En particular, me dirijo a los habitantes de Beirut, severamente probados por la explosión: ¡ánimo, hermanos! Que la fe y la oración sean vuestra fuerza. No abandonéis vuestros hogares ni vuestra herencia, no dejéis caer los sueños de quienes creyeron en el futuro de un país hermoso y próspero.
Queridos pastores, obispos, sacerdotes, consagrados, consagradas, laicos, seguid acompañando a vuestros fieles. Y a vosotros, obispos y sacerdotes, os pido celo apostólico; os pido pobreza –nada de lujo–, pobreza con vuestro pobre pueblo que está sufriendo. Dadles ejemplo de pobreza y humildad. Ayudad a vuestros fieles y a vuestro pueblo a levantarse y ser protagonistas de un nuevo renacer. Sed todos agentes de concordia y renovación en nombre del interés común, de una verdadera cultura del encuentro, del vivir juntos en paz, de fraternidad. Una palabra tan querida a San Francisco: fraternidad. Que esta concordia sea una renovación en el interés común. Sobre este fundamento se podrá asegurar la continuidad de la presencia cristiana y vuestra inestimable contribución al país, al mundo árabe y a toda la región, con espíritu de fraternidad entre todas las tradiciones religiosas que hay en el Líbano.

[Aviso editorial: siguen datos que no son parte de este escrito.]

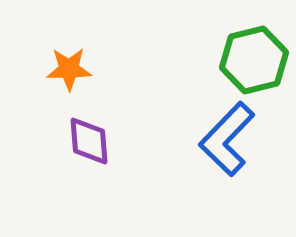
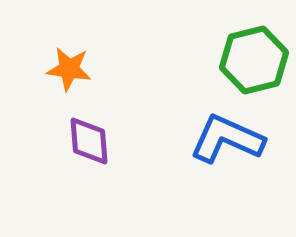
orange star: rotated 9 degrees clockwise
blue L-shape: rotated 70 degrees clockwise
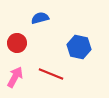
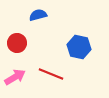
blue semicircle: moved 2 px left, 3 px up
pink arrow: rotated 30 degrees clockwise
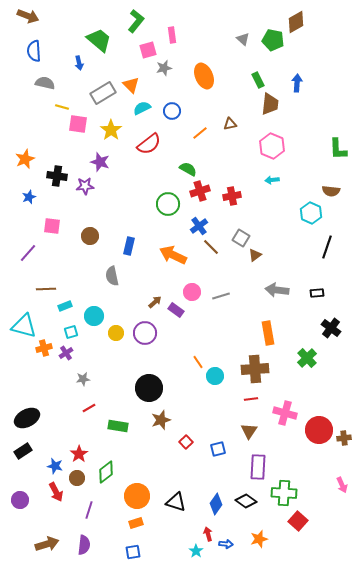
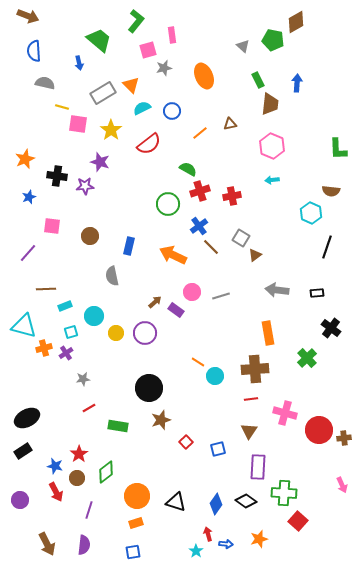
gray triangle at (243, 39): moved 7 px down
orange line at (198, 362): rotated 24 degrees counterclockwise
brown arrow at (47, 544): rotated 80 degrees clockwise
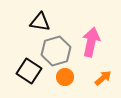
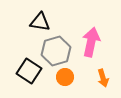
orange arrow: rotated 114 degrees clockwise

Por esta razón deseo invitar a todos a vivir una jornada universal de oración y ayuno por el Líbano, el próximo viernes, 4 de septiembre. Yo tengo la intención de enviar a un representante mío ese día al Líbano para acompañar a la población: irá el Secretario de Estado en mi nombre, para expresar mi cercanía y solidaridad. Ofrezcamos nuestra oración por todo el Líbano y por Beirut. Seamos cercanos también con el compromiso concreto de la caridad, como en otras ocasiones similares. Invito también a los hermanos y hermanas de otras confesiones y tradiciones religiosas a asociarse a esta iniciativa en los modos que consideren más oportuno, pero todos juntos.
Os pido ahora confiar a María, Nuestra Señora de Harissa, nuestras angustias y esperanzas. Que Ella sostenga a cuantos lloran a sus seres queridos e infunda ánimo a todos los que han perdido sus casas y con ellas parte de su vida. Que interceda ante el Señor Jesús, para que la Tierra de los Cedros reflorezca y esparza el perfume de vivir juntos en toda la Región del Medio Oriente.
Y ahora invito a todos, si es posible, a poneros de pie en silencio y rezar en silencio por el Líbano.